## Required work
Line by line, repeat the data below exactly, beginning at the first line and ending at the line with "incorporación del diputado representa un". Omit pictures.

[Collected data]

——————————

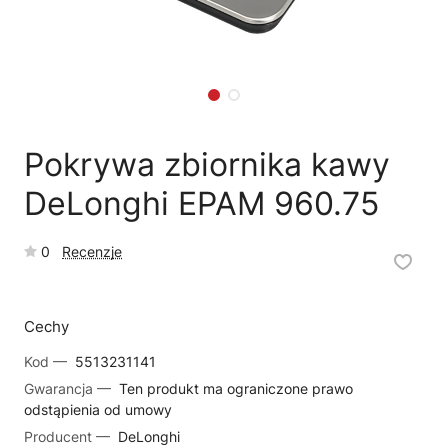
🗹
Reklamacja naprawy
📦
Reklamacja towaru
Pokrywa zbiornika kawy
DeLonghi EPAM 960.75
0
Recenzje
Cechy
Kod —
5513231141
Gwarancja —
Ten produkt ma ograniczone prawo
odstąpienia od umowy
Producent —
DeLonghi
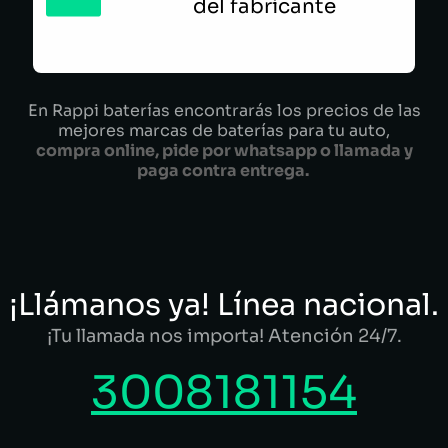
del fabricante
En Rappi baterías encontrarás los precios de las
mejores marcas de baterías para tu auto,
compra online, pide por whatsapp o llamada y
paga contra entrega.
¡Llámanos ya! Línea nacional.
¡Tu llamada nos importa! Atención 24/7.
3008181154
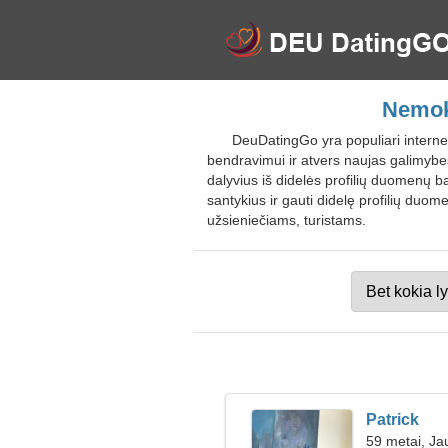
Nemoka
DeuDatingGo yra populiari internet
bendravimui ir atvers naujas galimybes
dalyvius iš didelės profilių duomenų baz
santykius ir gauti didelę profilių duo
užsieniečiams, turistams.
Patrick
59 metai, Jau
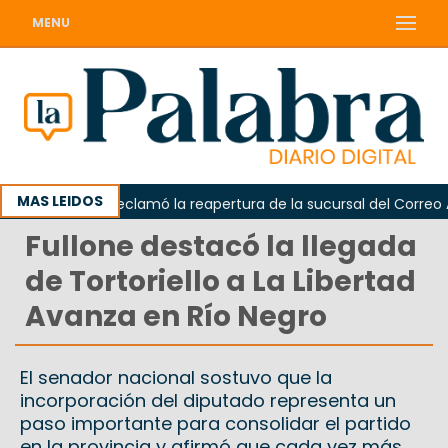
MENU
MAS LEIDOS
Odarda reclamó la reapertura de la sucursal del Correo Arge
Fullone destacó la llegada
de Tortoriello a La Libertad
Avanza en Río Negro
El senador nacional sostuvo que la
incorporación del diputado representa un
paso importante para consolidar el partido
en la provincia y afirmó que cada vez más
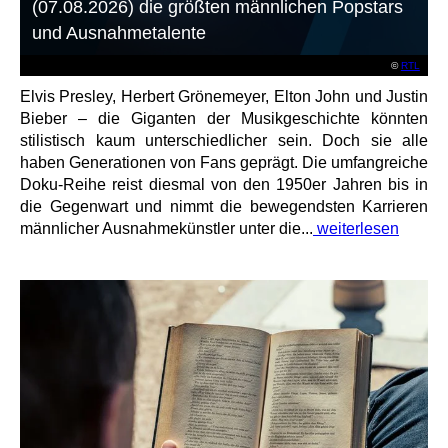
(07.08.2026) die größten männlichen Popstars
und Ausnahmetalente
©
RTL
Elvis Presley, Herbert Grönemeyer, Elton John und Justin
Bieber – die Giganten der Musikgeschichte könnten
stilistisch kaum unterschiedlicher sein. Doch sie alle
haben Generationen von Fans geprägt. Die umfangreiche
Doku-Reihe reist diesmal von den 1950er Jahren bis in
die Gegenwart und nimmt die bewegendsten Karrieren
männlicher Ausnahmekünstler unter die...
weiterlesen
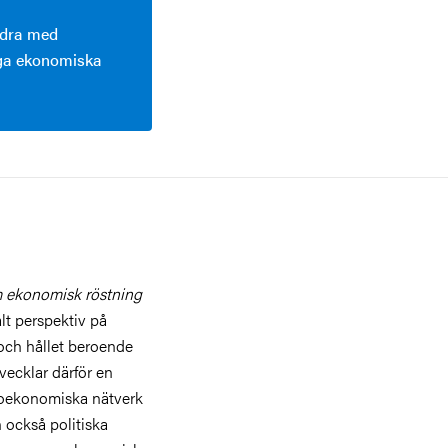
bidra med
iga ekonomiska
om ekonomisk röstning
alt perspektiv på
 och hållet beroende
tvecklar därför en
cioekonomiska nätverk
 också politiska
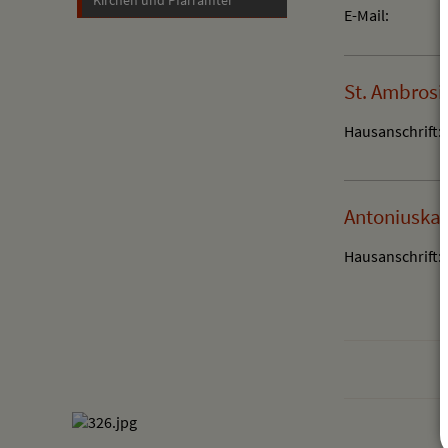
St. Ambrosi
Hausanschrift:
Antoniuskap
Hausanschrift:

——————————

## Exercise result
🗹
Reklamacja naprawy
📦
Reklamacja towaru
Pokrywa zbiornika kawy
DeLonghi EPAM 960.75
0
Recenzje
Cechy
Kod —
5513231141
Gwarancja —
Ten produkt ma ograniczone prawo
odstąpienia od umowy
Producent —
DeLonghi
del fabricante
En Rappi baterías encontrarás los precios de las
mejores marcas de baterías para tu auto,
compra online, pide por whatsapp o llamada y
paga contra entrega.
¡Llámanos ya! Línea nacional.
¡Tu llamada nos importa! Atención 24/7.
3008181154
Nemoka
DeuDatingGo yra populiari internet
bendravimui ir atvers naujas galimybes
dalyvius iš didelės profilių duomenų baz
santykius ir gauti didelę profilių duo
užsieniečiams, turistams.
Patrick
59 metai, Jau
MENU
MAS LEIDOS
Odarda reclamó la reapertura de la sucursal del Correo Arge
Fullone destacó la llegada
de Tortoriello a La Libertad
Avanza en Río Negro
El senador nacional sostuvo que la
incorporación del diputado representa un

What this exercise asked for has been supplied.